> _Your objective_
From the entries below, report only the number of lines that contain the word "this".

> _Available data_
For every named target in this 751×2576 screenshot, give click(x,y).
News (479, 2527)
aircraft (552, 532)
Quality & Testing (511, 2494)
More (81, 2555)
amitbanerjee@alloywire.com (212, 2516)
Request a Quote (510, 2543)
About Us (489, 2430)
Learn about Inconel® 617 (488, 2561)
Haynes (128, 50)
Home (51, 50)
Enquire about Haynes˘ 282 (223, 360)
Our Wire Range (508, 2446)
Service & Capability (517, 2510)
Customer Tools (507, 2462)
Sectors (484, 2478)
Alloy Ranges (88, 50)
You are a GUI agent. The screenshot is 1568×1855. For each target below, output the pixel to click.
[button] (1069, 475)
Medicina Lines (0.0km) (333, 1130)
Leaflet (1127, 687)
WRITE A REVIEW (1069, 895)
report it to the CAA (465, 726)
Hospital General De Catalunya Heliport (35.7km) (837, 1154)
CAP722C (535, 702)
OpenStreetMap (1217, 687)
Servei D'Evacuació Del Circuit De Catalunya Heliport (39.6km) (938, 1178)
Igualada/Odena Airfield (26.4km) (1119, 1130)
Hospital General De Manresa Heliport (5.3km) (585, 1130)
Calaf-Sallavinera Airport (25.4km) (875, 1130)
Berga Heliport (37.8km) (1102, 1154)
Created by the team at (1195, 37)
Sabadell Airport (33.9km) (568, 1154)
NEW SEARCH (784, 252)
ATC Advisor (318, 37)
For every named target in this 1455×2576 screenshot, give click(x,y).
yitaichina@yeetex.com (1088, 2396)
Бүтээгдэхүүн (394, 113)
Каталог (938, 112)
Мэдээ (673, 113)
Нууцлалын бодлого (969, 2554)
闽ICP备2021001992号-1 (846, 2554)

> _Answer to the problem_
2